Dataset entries
.....

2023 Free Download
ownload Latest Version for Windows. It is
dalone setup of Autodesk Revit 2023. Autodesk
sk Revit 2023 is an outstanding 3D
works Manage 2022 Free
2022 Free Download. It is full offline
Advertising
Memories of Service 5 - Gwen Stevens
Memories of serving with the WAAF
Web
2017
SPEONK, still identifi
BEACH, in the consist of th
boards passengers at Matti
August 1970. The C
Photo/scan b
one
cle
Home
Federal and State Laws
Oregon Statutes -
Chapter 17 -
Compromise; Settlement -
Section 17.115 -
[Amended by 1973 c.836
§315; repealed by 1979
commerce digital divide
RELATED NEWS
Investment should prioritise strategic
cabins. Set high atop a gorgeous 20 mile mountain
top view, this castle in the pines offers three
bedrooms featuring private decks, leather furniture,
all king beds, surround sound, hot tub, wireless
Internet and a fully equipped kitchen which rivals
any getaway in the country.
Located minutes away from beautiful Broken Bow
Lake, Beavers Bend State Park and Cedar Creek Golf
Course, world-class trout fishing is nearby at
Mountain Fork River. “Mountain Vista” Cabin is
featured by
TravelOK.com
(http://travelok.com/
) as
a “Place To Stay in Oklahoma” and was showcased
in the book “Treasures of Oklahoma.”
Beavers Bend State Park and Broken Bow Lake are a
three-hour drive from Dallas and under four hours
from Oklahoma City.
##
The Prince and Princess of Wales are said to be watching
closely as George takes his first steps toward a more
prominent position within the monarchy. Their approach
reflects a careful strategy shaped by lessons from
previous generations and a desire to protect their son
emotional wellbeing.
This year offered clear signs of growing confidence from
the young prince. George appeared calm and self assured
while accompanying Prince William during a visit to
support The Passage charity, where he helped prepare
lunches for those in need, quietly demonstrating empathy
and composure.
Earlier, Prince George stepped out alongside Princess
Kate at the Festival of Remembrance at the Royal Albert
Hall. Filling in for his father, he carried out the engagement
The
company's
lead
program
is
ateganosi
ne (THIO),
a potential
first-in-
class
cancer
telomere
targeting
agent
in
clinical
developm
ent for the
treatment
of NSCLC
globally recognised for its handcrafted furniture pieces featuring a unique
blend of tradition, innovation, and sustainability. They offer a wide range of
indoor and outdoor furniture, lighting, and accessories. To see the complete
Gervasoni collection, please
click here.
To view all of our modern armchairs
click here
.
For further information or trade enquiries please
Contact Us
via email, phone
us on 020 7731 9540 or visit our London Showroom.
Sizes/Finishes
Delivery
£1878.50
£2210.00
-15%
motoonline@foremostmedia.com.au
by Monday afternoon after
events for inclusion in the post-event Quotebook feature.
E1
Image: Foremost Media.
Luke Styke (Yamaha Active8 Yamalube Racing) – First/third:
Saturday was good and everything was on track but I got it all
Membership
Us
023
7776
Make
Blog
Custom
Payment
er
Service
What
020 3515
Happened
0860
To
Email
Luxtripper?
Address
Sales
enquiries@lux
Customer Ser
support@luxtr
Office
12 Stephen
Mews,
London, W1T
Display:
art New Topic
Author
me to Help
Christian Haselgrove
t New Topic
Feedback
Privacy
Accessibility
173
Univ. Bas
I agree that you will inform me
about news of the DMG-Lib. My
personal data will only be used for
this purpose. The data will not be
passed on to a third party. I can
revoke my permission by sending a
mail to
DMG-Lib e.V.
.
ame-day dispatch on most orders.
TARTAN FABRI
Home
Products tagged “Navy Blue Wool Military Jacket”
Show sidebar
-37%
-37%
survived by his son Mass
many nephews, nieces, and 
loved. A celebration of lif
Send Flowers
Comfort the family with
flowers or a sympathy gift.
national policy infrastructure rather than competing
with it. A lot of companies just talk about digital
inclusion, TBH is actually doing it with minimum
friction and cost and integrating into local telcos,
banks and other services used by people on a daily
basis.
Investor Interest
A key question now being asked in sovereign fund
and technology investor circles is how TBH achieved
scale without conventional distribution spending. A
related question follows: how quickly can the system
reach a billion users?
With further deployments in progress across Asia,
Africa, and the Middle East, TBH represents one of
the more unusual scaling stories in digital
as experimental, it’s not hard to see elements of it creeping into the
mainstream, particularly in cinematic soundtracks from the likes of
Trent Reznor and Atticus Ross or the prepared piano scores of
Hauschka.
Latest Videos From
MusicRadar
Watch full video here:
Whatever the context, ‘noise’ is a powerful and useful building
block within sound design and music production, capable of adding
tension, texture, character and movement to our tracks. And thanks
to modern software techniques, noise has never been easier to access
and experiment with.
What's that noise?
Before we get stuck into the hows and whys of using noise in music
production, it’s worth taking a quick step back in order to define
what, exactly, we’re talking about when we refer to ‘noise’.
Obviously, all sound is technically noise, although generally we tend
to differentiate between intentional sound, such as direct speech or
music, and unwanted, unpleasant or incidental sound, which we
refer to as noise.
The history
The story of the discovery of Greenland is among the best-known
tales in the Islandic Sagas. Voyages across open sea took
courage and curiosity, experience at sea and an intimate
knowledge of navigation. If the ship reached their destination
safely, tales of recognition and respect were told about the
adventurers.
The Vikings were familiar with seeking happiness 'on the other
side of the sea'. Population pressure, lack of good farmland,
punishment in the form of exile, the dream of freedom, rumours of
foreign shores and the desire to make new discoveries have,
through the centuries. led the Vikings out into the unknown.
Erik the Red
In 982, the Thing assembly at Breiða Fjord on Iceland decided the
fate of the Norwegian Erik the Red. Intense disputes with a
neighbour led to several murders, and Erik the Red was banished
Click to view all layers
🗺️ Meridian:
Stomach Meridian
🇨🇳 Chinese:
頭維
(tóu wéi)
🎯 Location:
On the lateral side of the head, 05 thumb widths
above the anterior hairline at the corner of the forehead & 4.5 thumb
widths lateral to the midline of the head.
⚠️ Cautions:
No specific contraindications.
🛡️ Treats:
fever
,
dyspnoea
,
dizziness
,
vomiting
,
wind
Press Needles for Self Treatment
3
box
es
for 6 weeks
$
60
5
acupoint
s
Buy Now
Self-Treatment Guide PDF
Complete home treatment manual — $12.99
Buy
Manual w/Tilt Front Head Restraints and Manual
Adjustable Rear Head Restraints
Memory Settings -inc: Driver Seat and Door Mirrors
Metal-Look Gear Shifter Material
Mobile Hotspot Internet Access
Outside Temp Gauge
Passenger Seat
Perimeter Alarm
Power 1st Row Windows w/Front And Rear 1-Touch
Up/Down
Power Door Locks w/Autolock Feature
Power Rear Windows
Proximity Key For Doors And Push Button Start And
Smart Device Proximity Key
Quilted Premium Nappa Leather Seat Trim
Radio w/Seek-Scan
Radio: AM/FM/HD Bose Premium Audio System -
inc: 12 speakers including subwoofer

.....

→ ASSIGNED TASK: Give the data again in full, keeping every line as it was.

→ SOLUTION TO THIS EXERCISE:
2023 Free Download
ownload Latest Version for Windows. It is
dalone setup of Autodesk Revit 2023. Autodesk
sk Revit 2023 is an outstanding 3D
works Manage 2022 Free
2022 Free Download. It is full offline
Advertising
Memories of Service 5 - Gwen Stevens
Memories of serving with the WAAF
Web
2017
SPEONK, still identifi
BEACH, in the consist of th
boards passengers at Matti
August 1970. The C
Photo/scan b
one
cle
Home
Federal and State Laws
Oregon Statutes -
Chapter 17 -
Compromise; Settlement -
Section 17.115 -
[Amended by 1973 c.836
§315; repealed by 1979
commerce digital divide
RELATED NEWS
Investment should prioritise strategic
cabins. Set high atop a gorgeous 20 mile mountain
top view, this castle in the pines offers three
bedrooms featuring private decks, leather furniture,
all king beds, surround sound, hot tub, wireless
Internet and a fully equipped kitchen which rivals
any getaway in the country.
Located minutes away from beautiful Broken Bow
Lake, Beavers Bend State Park and Cedar Creek Golf
Course, world-class trout fishing is nearby at
Mountain Fork River. “Mountain Vista” Cabin is
featured by
TravelOK.com
(http://travelok.com/
) as
a “Place To Stay in Oklahoma” and was showcased
in the book “Treasures of Oklahoma.”
Beavers Bend State Park and Broken Bow Lake are a
three-hour drive from Dallas and under four hours
from Oklahoma City.
##
The Prince and Princess of Wales are said to be watching
closely as George takes his first steps toward a more
prominent position within the monarchy. Their approach
reflects a careful strategy shaped by lessons from
previous generations and a desire to protect their son
emotional wellbeing.
This year offered clear signs of growing confidence from
the young prince. George appeared calm and self assured
while accompanying Prince William during a visit to
support The Passage charity, where he helped prepare
lunches for those in need, quietly demonstrating empathy
and composure.
Earlier, Prince George stepped out alongside Princess
Kate at the Festival of Remembrance at the Royal Albert
Hall. Filling in for his father, he carried out the engagement
The
company's
lead
program
is
ateganosi
ne (THIO),
a potential
first-in-
class
cancer
telomere
targeting
agent
in
clinical
developm
ent for the
treatment
of NSCLC
globally recognised for its handcrafted furniture pieces featuring a unique
blend of tradition, innovation, and sustainability. They offer a wide range of
indoor and outdoor furniture, lighting, and accessories. To see the complete
Gervasoni collection, please
click here.
To view all of our modern armchairs
click here
.
For further information or trade enquiries please
Contact Us
via email, phone
us on 020 7731 9540 or visit our London Showroom.
Sizes/Finishes
Delivery
£1878.50
£2210.00
-15%
motoonline@foremostmedia.com.au
by Monday afternoon after
events for inclusion in the post-event Quotebook feature.
E1
Image: Foremost Media.
Luke Styke (Yamaha Active8 Yamalube Racing) – First/third:
Saturday was good and everything was on track but I got it all
Membership
Us
023
7776
Make
Blog
Custom
Payment
er
Service
What
020 3515
Happened
0860
To
Email
Luxtripper?
Address
Sales
enquiries@lux
Customer Ser
support@luxtr
Office
12 Stephen
Mews,
London, W1T
Display:
art New Topic
Author
me to Help
Christian Haselgrove
t New Topic
Feedback
Privacy
Accessibility
173
Univ. Bas
I agree that you will inform me
about news of the DMG-Lib. My
personal data will only be used for
this purpose. The data will not be
passed on to a third party. I can
revoke my permission by sending a
mail to
DMG-Lib e.V.
.
ame-day dispatch on most orders.
TARTAN FABRI
Home
Products tagged “Navy Blue Wool Military Jacket”
Show sidebar
-37%
-37%
survived by his son Mass
many nephews, nieces, and 
loved. A celebration of lif
Send Flowers
Comfort the family with
flowers or a sympathy gift.
national policy infrastructure rather than competing
with it. A lot of companies just talk about digital
inclusion, TBH is actually doing it with minimum
friction and cost and integrating into local telcos,
banks and other services used by people on a daily
basis.
Investor Interest
A key question now being asked in sovereign fund
and technology investor circles is how TBH achieved
scale without conventional distribution spending. A
related question follows: how quickly can the system
reach a billion users?
With further deployments in progress across Asia,
Africa, and the Middle East, TBH represents one of
the more unusual scaling stories in digital
as experimental, it’s not hard to see elements of it creeping into the
mainstream, particularly in cinematic soundtracks from the likes of
Trent Reznor and Atticus Ross or the prepared piano scores of
Hauschka.
Latest Videos From
MusicRadar
Watch full video here:
Whatever the context, ‘noise’ is a powerful and useful building
block within sound design and music production, capable of adding
tension, texture, character and movement to our tracks. And thanks
to modern software techniques, noise has never been easier to access
and experiment with.
What's that noise?
Before we get stuck into the hows and whys of using noise in music
production, it’s worth taking a quick step back in order to define
what, exactly, we’re talking about when we refer to ‘noise’.
Obviously, all sound is technically noise, although generally we tend
to differentiate between intentional sound, such as direct speech or
music, and unwanted, unpleasant or incidental sound, which we
refer to as noise.
The history
The story of the discovery of Greenland is among the best-known
tales in the Islandic Sagas. Voyages across open sea took
courage and curiosity, experience at sea and an intimate
knowledge of navigation. If the ship reached their destination
safely, tales of recognition and respect were told about the
adventurers.
The Vikings were familiar with seeking happiness 'on the other
side of the sea'. Population pressure, lack of good farmland,
punishment in the form of exile, the dream of freedom, rumours of
foreign shores and the desire to make new discoveries have,
through the centuries. led the Vikings out into the unknown.
Erik the Red
In 982, the Thing assembly at Breiða Fjord on Iceland decided the
fate of the Norwegian Erik the Red. Intense disputes with a
neighbour led to several murders, and Erik the Red was banished
Click to view all layers
🗺️ Meridian:
Stomach Meridian
🇨🇳 Chinese:
頭維
(tóu wéi)
🎯 Location:
On the lateral side of the head, 05 thumb widths
above the anterior hairline at the corner of the forehead & 4.5 thumb
widths lateral to the midline of the head.
⚠️ Cautions:
No specific contraindications.
🛡️ Treats:
fever
,
dyspnoea
,
dizziness
,
vomiting
,
wind
Press Needles for Self Treatment
3
box
es
for 6 weeks
$
60
5
acupoint
s
Buy Now
Self-Treatment Guide PDF
Complete home treatment manual — $12.99
Buy
Manual w/Tilt Front Head Restraints and Manual
Adjustable Rear Head Restraints
Memory Settings -inc: Driver Seat and Door Mirrors
Metal-Look Gear Shifter Material
Mobile Hotspot Internet Access
Outside Temp Gauge
Passenger Seat
Perimeter Alarm
Power 1st Row Windows w/Front And Rear 1-Touch
Up/Down
Power Door Locks w/Autolock Feature
Power Rear Windows
Proximity Key For Doors And Push Button Start And
Smart Device Proximity Key
Quilted Premium Nappa Leather Seat Trim
Radio w/Seek-Scan
Radio: AM/FM/HD Bose Premium Audio System -
inc: 12 speakers including subwoofer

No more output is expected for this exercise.